**ASSIGNMENT**
Word for word, restate the line containing "Kippzylinder muss die" and all the lines that come after it in the entries below. Include nothing from before it.

(SOURCE INFORMATION)

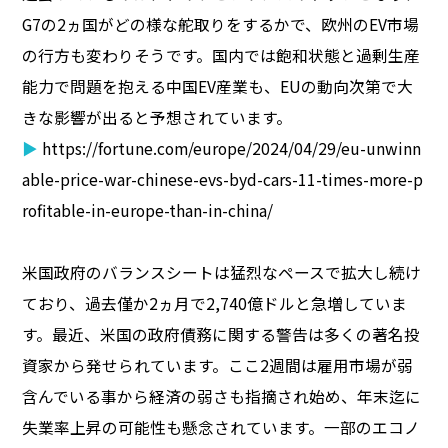
G7の2ヵ国がどの様な舵取りをするかで、欧州のEV市場
の行方も変わりそうです。国内では飽和状態と過剰生産
能力で問題を抱える中国EV産業も、EUの動向次第で大
きな影響が出ると予想されています。
▶
https://fortune.com/europe/2024/04/29/eu-unwinn
able-price-war-chinese-evs-byd-cars-11-times-more-p
rofitable-in-europe-than-in-china/
米国政府のバランスシートは猛烈なペースで拡大し続け
ており、過去僅か2ヵ月で2,740億ドルと急増していま
す。最近、米国の政府債務に関する警告は多くの著名投
資家から発せられています。ここ2週間は雇用市場が弱
含んでいる事から経済の弱さも指摘され始め、年末迄に
失業率上昇の可能性も懸念されています。一部のエコノ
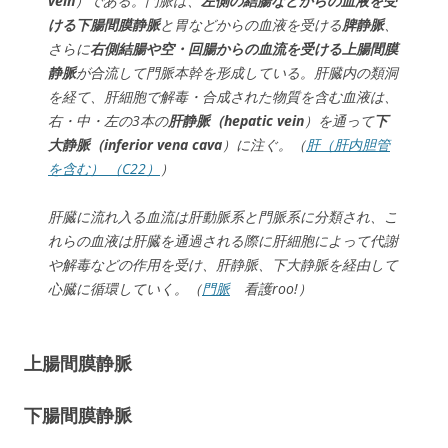
vein
）である。門脈は、
左側の結腸などからの血液を受
ける下腸間膜静脈
と胃などからの血液を受ける
脾静脈
、
さらに
右側結腸や空・回腸からの血流を受ける上腸間膜
静脈
が合流して門脈本幹を形成している。肝臓内の類洞
を経て、肝細胞で解毒・合成された物質を含む血液は、
右・中・左の3本の
肝静脈（hepatic vein
）を通って
下
大静脈（inferior vena cava
）に注ぐ。（
肝（肝内胆管
を含む） （C22）
）
肝臓に流れ入る血流は肝動脈系と門脈系に分類され、こ
れらの血液は肝臓を通過される際に肝細胞によって代謝
や解毒などの作用を受け、肝静脈、下大静脈を経由して
心臓に循環していく。（
門脈
看護roo!）
上腸間膜静脈
下腸間膜静脈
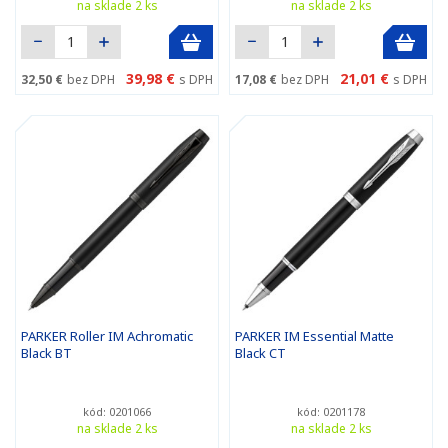
na sklade 2 ks
na sklade 2 ks
39,98 €
21,01 €
32,50 €
bez DPH
s DPH
17,08 €
bez DPH
s DPH
PARKER Roller IM Achromatic
PARKER IM Essential Matte
Black BT
Black CT
kód: 0201066
kód: 0201178
na sklade 2 ks
na sklade 2 ks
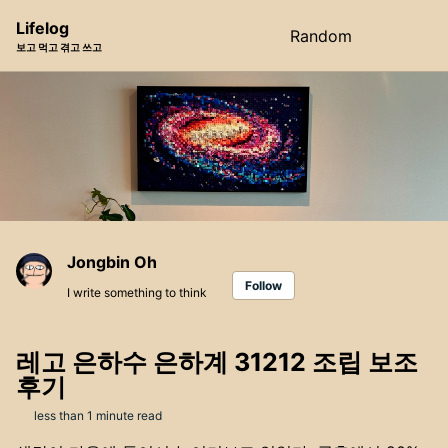
Skip
Skip
Skip
Lifelog
Random
Toggle
to
to
to
보고 먹고 겪고 쓰고
search
primary
content
footer
navigation
Jongbin Oh
Follow
I write something to think
레고 은하수 은하계 31212 조립 보조
후기
less than 1 minute read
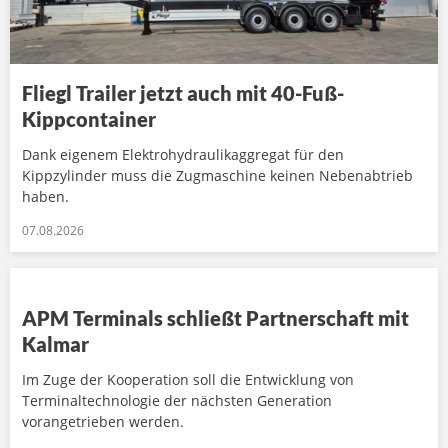
Fliegl Trailer jetzt auch mit 40-Fuß-
Kippcontainer
Dank eigenem Elektrohydraulikaggregat für den
Kippzylinder muss die Zugmaschine keinen Nebenabtrieb
haben.
07.08.2026
APM Terminals schließt Partnerschaft mit
Kalmar
Im Zuge der Kooperation soll die Entwicklung von
Terminaltechnologie der nächsten Generation
vorangetrieben werden.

(End SOURCE INFORMATION)

**ANSWER SPACE**
Kippzylinder muss die Zugmaschine keinen Nebenabtrieb
haben.
07.08.2026
APM Terminals schließt Partnerschaft mit
Kalmar
Im Zuge der Kooperation soll die Entwicklung von
Terminaltechnologie der nächsten Generation
vorangetrieben werden.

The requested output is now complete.